Transcribe verbatim every line from the line containing "Contactez-nous" to the end of the entries, including both endpoints. Output nothing beyond those lines.
[Start of section]
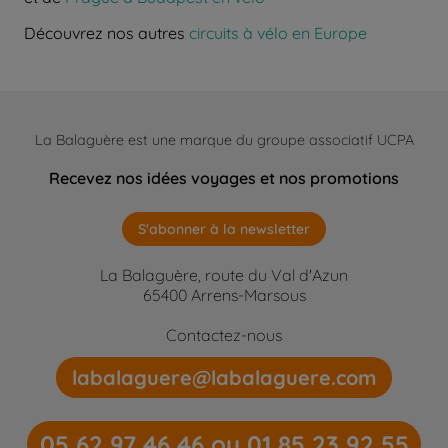
Découvrez nos autres
circuits à vélo en Europe
La Balaguère est une marque du groupe associatif UCPA
Recevez nos idées voyages et nos promotions
S'abonner à la newsletter
La Balaguère, route du Val d'Azun
65400 Arrens-Marsous
Contactez-nous
labalaguere@labalaguere.com
05 62 97 46 46 ou 01 85 23 92 55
[End of section]
● **Solution to the exercise**
Contactez-nous
labalaguere@labalaguere.com
05 62 97 46 46 ou 01 85 23 92 55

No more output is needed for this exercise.